• **TASK STATEMENT**:
Look through the entries below and extract exactly the lines from the one containing "Борис Александрович Кононов и о. Константин" through the one containing "las neuronas, de", ends included.

• **INPUT DATA**:
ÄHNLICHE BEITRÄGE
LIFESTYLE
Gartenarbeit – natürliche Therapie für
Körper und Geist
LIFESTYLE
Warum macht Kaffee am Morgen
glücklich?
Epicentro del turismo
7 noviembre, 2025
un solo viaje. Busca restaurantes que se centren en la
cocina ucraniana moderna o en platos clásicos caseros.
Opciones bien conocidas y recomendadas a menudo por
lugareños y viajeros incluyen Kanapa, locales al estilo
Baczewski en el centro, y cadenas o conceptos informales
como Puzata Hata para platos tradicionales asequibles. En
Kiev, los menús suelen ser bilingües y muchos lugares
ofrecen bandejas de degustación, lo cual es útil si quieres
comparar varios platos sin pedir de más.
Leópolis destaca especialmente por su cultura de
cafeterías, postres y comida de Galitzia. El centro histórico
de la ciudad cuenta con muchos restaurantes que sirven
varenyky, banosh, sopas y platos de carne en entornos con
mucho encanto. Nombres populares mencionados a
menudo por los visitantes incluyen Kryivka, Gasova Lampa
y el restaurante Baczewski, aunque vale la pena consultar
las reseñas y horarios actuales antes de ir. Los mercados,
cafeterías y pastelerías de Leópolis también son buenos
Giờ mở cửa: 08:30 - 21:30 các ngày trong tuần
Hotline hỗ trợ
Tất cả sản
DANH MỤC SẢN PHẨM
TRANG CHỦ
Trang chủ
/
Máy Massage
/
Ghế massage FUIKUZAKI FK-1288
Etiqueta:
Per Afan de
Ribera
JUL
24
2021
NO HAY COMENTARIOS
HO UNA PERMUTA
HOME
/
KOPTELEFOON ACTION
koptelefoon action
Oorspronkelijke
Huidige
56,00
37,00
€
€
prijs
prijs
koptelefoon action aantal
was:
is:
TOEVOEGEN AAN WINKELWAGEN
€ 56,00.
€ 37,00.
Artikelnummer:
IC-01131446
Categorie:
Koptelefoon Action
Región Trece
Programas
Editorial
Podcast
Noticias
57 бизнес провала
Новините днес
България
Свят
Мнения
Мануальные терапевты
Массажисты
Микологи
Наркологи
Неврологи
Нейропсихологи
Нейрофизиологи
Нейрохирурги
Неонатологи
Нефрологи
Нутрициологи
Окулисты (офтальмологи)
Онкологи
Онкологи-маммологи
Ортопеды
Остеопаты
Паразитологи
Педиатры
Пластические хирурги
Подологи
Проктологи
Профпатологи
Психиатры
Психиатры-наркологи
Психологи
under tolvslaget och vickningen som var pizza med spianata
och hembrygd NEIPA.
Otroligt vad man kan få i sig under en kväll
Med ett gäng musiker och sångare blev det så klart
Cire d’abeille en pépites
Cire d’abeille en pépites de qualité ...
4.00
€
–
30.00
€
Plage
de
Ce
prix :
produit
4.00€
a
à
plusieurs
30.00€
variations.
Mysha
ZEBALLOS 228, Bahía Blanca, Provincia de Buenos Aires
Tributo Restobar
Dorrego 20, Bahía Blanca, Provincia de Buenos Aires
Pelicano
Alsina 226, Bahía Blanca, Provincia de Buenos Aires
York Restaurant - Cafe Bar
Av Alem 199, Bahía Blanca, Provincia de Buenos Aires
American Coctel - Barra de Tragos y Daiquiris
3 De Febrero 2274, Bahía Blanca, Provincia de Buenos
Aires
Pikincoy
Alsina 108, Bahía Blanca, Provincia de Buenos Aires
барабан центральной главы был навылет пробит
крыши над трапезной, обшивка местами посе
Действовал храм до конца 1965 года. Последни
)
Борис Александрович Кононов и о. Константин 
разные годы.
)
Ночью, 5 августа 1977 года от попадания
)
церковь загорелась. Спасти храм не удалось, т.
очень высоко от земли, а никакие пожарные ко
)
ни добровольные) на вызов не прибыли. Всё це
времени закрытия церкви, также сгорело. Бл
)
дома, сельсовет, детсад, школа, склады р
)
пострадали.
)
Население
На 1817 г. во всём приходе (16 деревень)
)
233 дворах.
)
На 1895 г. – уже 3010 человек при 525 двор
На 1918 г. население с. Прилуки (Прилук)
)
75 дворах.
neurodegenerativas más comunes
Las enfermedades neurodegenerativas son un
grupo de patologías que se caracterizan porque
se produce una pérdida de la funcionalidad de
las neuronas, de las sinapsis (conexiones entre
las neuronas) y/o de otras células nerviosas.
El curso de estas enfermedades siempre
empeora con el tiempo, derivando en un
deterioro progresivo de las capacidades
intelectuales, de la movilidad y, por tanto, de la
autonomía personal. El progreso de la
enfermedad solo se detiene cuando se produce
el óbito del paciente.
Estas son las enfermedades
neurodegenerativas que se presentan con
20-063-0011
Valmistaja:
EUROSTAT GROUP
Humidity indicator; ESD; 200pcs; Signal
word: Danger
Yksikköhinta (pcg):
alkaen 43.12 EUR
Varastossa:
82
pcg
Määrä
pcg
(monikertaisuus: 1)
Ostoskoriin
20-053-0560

• **ANSWER TO THIS TASK**:
Борис Александрович Кононов и о. Константин 
разные годы.
)
Ночью, 5 августа 1977 года от попадания
)
церковь загорелась. Спасти храм не удалось, т.
очень высоко от земли, а никакие пожарные ко
)
ни добровольные) на вызов не прибыли. Всё це
времени закрытия церкви, также сгорело. Бл
)
дома, сельсовет, детсад, школа, склады р
)
пострадали.
)
Население
На 1817 г. во всём приходе (16 деревень)
)
233 дворах.
)
На 1895 г. – уже 3010 человек при 525 двор
На 1918 г. население с. Прилуки (Прилук)
)
75 дворах.
neurodegenerativas más comunes
Las enfermedades neurodegenerativas son un
grupo de patologías que se caracterizan porque
se produce una pérdida de la funcionalidad de
las neuronas, de las sinapsis (conexiones entre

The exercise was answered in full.